My book, Enemies in the Orchard, was written to delve into the issue of confronting our enemies up close. But though I’ve written an entire book about radical grace and forgiveness, it doesn’t mean living into these values has gotten easier for me. Actually living into those values requires humility and a pliable heart.  It involves tearing down the scoreboards in our minds and avoiding transactional thinking when it comes to our energy, time, and love. It means grasping for more of Jesus’s upside-down ways of thinking. 

 It might also involve some back scratching without expecting anything in return.

Header photo by Stephanie LeBlanc on Unsplash
Come as you photo by Jon Tyson on Unsplash
Pie photo by Ram HO 🇲🇽 on Unsplash

Dana VanderLugt

Dana VanderLugt lives in West Michigan with her husband, three sons, and spoiled golden retriever. She has an MFA from Spalding University and works as a literacy consultant. Her novel, Enemies in the Orchard: A World War 2 Novel in Verse, releases in September 2023.  Her work has also been published in Longridge Review, Ruminate, and Relief: A Journal of Art & Faith. She can be found at and on Twitter @danavanderlugt.


  • RZ says:

    Loved your book, Dana. Your train of thought here is likewise transformative. We obsess over being right but God smiles when we do right for the right reason, ” tearing down the scoreboards of our minds.” All forms of governance, churches included, require power-sharing, MUTUAL flourishing. It is often better to give (in) than to receive.

    • Henry Baron says:

      Your last sentence makes me wonder: can – and should – “giving in” be an option when it comes to such issues as “inclusive vs. exclusive love” or democracy vs. autocracy?

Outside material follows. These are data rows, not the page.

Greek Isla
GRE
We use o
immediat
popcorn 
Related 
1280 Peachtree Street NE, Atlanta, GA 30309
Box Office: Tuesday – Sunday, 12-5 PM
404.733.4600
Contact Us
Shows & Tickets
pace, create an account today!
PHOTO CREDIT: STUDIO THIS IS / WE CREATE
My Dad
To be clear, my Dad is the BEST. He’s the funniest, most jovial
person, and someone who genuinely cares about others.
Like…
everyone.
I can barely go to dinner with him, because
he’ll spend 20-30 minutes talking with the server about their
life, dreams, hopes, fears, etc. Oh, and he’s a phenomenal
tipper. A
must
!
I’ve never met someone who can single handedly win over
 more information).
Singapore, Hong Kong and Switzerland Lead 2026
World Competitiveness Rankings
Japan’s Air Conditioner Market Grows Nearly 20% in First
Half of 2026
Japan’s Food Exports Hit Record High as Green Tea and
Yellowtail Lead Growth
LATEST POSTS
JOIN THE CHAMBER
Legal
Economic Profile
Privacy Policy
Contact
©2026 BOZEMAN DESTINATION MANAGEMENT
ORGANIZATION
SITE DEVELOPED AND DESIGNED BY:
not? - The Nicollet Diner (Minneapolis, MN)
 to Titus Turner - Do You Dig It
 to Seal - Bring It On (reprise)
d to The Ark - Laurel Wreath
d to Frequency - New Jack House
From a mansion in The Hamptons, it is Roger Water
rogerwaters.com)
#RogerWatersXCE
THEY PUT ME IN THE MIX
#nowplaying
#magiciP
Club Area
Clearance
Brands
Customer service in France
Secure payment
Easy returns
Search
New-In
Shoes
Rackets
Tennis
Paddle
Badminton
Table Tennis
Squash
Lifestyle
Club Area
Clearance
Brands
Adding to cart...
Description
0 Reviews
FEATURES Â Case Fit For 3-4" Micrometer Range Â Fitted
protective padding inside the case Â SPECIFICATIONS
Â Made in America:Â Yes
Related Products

  • Wes and Joyce Kiel says:

    Wes and I both enjoyed your book and its premise; so thank you for that. As the eldest child in both our families we also know the struggle with being right. We had quite a discussion with part of one of Covey’s questions “…And still be right?” It would be wrong for me to say I agree with someone when it’s not what I believe. I can understand, after listening to how they came to their conclusion, but still not agree they are right. I can endorse (love) them but not their position.
    We both agree how difficult it is to separate the person ( people involved in groups, as in political party, global warfare etc)from the issue. Do we ever know the whole story?

    • Henry Baron says:

      A strong “yes” on both Dana’s book and your conclusion on holding to what you believe, if based on a careful and prayerful reading of Jesus’ teachings and actions.

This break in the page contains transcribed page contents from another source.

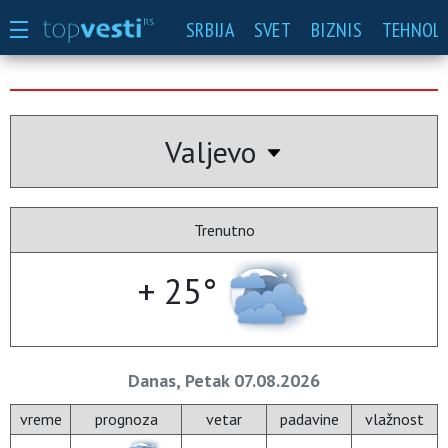
SRBIJA
SVET
BIZNIS
TEHNOLO
Valjevo
Trenutno
+ 25°
Danas, Petak 07.08.2026
vreme
prognoza
vetar
padavine
vlažnost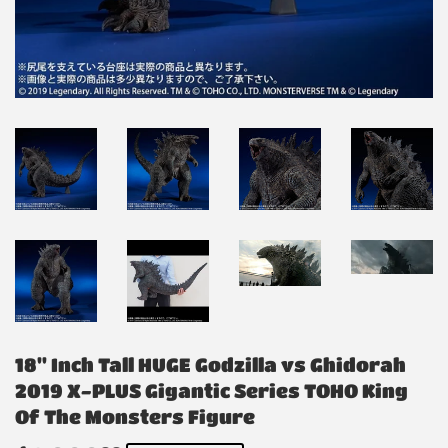
18" Inch Tall HUGE Godzilla vs Ghidorah
2019 X-PLUS Gigantic Series TOHO King
Of The Monsters Figure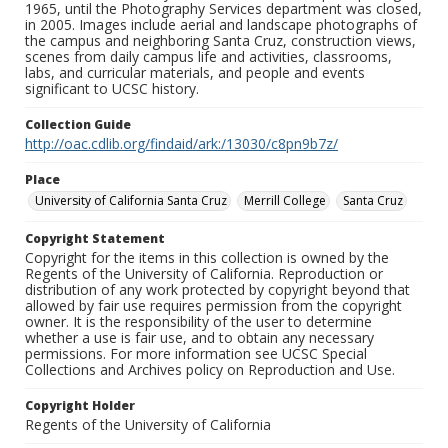
1965, until the Photography Services department was closed,
in 2005. Images include aerial and landscape photographs of
the campus and neighboring Santa Cruz, construction views,
scenes from daily campus life and activities, classrooms,
labs, and curricular materials, and people and events
significant to UCSC history.
Collection Guide
http://oac.cdlib.org/findaid/ark:/13030/c8pn9b7z/
Place
University of California Santa Cruz
Merrill College
Santa Cruz
Copyright Statement
Copyright for the items in this collection is owned by the
Regents of the University of California. Reproduction or
distribution of any work protected by copyright beyond that
allowed by fair use requires permission from the copyright
owner. It is the responsibility of the user to determine
whether a use is fair use, and to obtain any necessary
permissions. For more information see UCSC Special
Collections and Archives policy on Reproduction and Use.
Copyright Holder
Regents of the University of California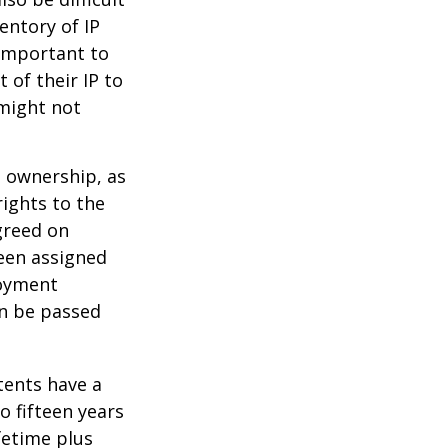
entory of IP
 important to
 of their IP to
 might not
m ownership, as
rights to the
greed on
been assigned
loyment
an be passed
tents have a
o fifteen years
ifetime plus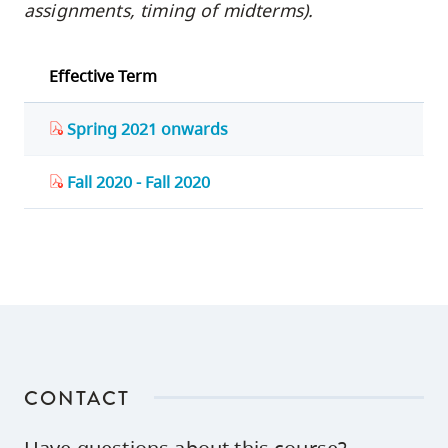
assignments, timing of midterms).
Effective Term
Spring 2021 onwards
Fall 2020 - Fall 2020
CONTACT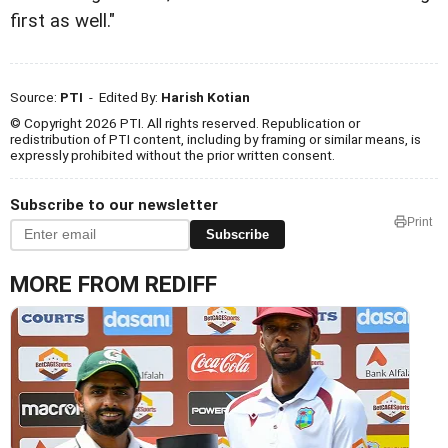
first as well."
Source:
PTI
- Edited By:
Harish Kotian
© Copyright 2026 PTI. All rights reserved. Republication or
redistribution of PTI content, including by framing or similar means, is
expressly prohibited without the prior written consent.
Subscribe to our newsletter
Print
Subscribe
MORE FROM REDIFF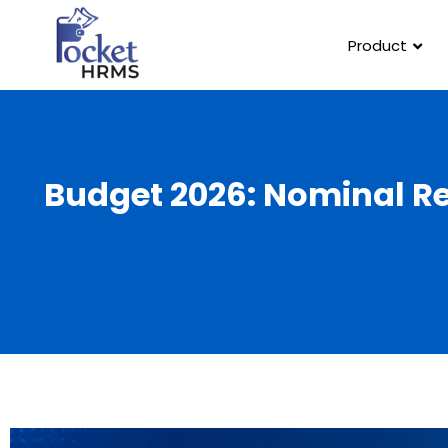
Product
Budget 2026: Nominal R
Template Link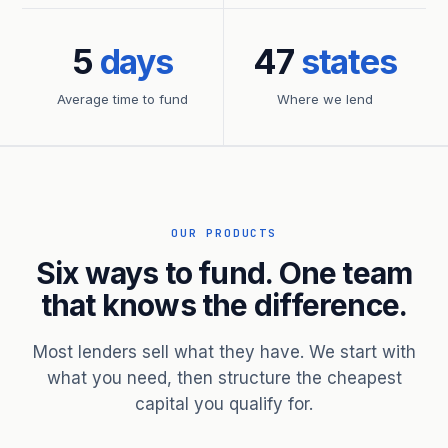
5
days
47
states
Average time to fund
Where we lend
OUR PRODUCTS
Six ways to fund. One team
that knows the difference.
Most lenders sell what they have. We start with
what you need, then structure the cheapest
capital you qualify for.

    • Dana VanderLugt says:

      Yes — exactly. I struggled and struggle with that part of the quotation, too. I often come back to a powerful Nadia Bolz Weber essay when she mourns school shooting victims, and then realizes she must mourn the shooter, too — even though her human nature wants to fight any mention of forgiveness or redemption for him. It is really, really hard — and I certainly hope this rambling blog post didn’t appear to give any easy answers. Thanks for your comments.

  • Keith Mannes says:

    So good, as always. Thank you!

  • Jack Ridl says:

    Well, ya did it again, Dana: wrote elegantly down to earth, welcomed us to re-consider. And just when I was sure I had all the right stances, you, you, I don’t know.

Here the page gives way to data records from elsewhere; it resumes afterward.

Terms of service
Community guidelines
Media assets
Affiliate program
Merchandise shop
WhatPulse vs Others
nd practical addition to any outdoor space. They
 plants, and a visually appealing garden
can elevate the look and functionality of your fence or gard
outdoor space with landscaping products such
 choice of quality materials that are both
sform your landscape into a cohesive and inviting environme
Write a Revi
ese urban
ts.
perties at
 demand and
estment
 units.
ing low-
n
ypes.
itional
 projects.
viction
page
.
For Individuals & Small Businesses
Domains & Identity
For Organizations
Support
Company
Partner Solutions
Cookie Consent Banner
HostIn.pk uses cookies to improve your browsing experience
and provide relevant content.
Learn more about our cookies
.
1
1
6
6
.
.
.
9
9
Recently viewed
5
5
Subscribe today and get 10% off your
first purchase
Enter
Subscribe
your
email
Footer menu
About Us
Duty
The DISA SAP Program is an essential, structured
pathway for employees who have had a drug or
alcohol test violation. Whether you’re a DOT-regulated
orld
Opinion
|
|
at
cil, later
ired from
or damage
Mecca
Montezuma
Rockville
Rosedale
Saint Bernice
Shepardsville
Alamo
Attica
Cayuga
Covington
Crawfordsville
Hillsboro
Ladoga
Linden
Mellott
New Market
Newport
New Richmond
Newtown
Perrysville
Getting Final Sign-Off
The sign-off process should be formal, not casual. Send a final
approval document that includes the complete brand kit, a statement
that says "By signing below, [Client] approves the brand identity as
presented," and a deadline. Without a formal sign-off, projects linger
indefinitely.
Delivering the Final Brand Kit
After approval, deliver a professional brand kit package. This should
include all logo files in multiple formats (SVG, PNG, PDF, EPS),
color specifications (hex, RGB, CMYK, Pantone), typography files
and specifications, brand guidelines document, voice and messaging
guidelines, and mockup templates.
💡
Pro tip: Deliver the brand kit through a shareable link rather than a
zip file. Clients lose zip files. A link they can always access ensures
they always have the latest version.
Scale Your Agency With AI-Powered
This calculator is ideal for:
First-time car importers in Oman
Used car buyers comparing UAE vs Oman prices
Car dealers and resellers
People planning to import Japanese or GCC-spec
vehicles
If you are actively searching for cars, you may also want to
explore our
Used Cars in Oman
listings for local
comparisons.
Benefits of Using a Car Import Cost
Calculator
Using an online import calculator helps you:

    • Dana VanderLugt says:

      I wish we knew. I really like certainty. But it gets me in trouble, too. Maybe I have a little too much hope for certainty.

  • Deb Mechler says:

    I wonder. When Jesus told us to love our enemies and pray for them, it was not about debating issues, even important ones. Did he want us to recognize each other’s fellow humanity, to appreciate each other’s struggles? Seems like a better place to meet and begin any dialogue than to focus on issues. Having not read your book, perhaps this is something you address. Thank you for this piece and for all your work to help us come together in these divisive times.

  • RZ says:

    One more thought: Anger ( also known as righteous indignation) is a healthy and essential emotion. BUT, it is designed to be temporary!
    Does anyone recall that Ann LaMott quote?
    ….. something like anger/hate is like drinking more poison hoping that somehow it will do harm to your enemy.